Sechs Tote und 17 Verletze : Rebellen stürmen Tschetscheniens Parlament

Moskau (RPO). Separatisten haben in der russischen Kaukasusrepublik Tschetschenien am Dienstag das Parlament sowie das Landwirtschaftsministerium angegriffen. Dabei wurden nach Angaben der Polizei mindestens sechs Menschen getötet und 17 weitere verletzt.

Ein Extremist brachte einen Sprengsatz am Eingang des Parlamentsgebäudes in Grosny zur Explosion und tötete sich dabei selbst, wie ein der Sprecher der tschetschenischen Polizei der Nachrichtenagentur AP sagte. Zwei weitere Angreifer seien in das Gebäude gerannt und hätten dort unter "Allahu Akbar"-Rufen das Feuer auf die Menschen eröffnet, sagte der Polizeisprecher, Ramsan Bekchojew.

Bei einem anschließenden Schusswechsel mit der Polizei wurden beide Angreifer getötet, wie Präsidentensprecher Alwi Kerimow mitteilte. In einer Meldung der Nachrichtenagentur Interfax war von Schüssen im Büro des Parlamentspräsidenten Dukuwach Abdurachmanow die Rede. Er soll in Sicherheit gebracht worden sein.

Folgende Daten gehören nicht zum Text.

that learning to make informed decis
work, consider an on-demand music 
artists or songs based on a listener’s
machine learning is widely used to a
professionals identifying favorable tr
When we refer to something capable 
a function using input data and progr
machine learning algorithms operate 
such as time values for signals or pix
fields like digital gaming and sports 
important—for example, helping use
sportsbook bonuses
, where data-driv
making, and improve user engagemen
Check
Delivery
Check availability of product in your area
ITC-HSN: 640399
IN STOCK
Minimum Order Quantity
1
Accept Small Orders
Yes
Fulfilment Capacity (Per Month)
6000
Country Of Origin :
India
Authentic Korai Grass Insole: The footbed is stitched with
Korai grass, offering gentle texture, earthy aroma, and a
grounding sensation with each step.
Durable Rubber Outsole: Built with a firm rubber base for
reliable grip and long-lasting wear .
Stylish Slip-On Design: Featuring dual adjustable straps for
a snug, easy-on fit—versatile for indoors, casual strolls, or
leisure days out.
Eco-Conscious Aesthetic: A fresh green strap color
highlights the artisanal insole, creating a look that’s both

Nach Behördenangaben kamen bei dem Angriff drei Extremisten, zwei Polizisten und ein Parlamentsmitarbeiter ums Leben. Unter den Verwundeten sollen sechs Polizisten und elf Zivilisten sein, wie russische Nachrichtenagenturen berichteten.

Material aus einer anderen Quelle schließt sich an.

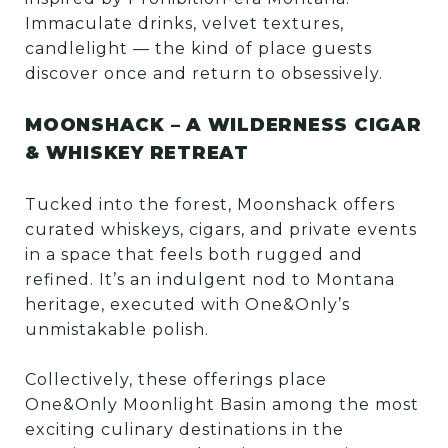
Immaculate drinks, velvet textures,
candlelight — the kind of place guests
discover once and return to obsessively.
MOONSHACK – A WILDERNESS CIGAR
& WHISKEY RETREAT
Tucked into the forest, Moonshack offers
curated whiskeys, cigars, and private events
in a space that feels both rugged and
refined. It’s an indulgent nod to Montana
heritage, executed with One&Only’s
unmistakable polish.
Collectively, these offerings place
One&Only Moonlight Basin among the most
exciting culinary destinations in the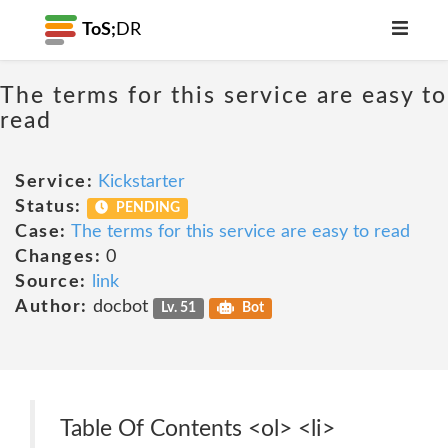
ToS;
DR
The terms for this service are easy to
read
Service:
Kickstarter
Status:
PENDING
Case:
The terms for this service are easy to read
Changes:
0
Source:
link
Author:
docbot
Lv. 51
Bot
Table Of Contents <ol> <li>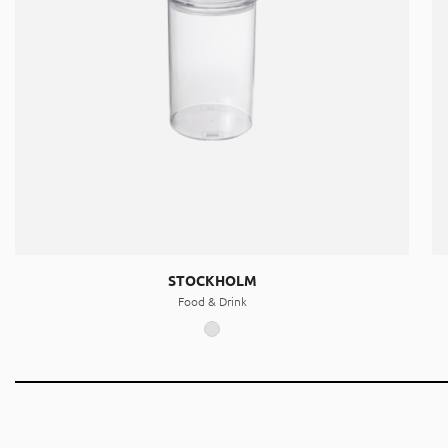
STOCKHOLM
Food & Drink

Russischer Innenminister in Grosny

Fast zeitgleich griff eine zweite Gruppe Aufständischer das Landwirtschaftsministerium an, das im selben Gebäudekomplex wie das Parlament untergebracht ist. Auch dort kam es zu einem Feuergefecht mit Sicherheitskräften, wie die Nachrichtenagentur Itar-Tass meldete.

Russland führe in den 90er Jahren zwei Kriege gegen tschetschenische Separatisten, bevor im Jahr 2000 eine kremltreue Regierung in Grosny eingesetzt wurde. Seitdem führt die tschetschenische Regierung den Kampf gegen die Rebellen fort. Dem seit 2007 amtierendenden Präsidenten Ramsan Kadyrow wurde von Menschenrechtsorganisationen allerdings mehrfach die Beteiligung an politisch motivierten Morden vorgeworfen. Derzeit hält sich der russische Innenminister Raschid Nurgalijew in Grosny auf, um mit Kadyrow die Gewalt-Problematik zu besprechen.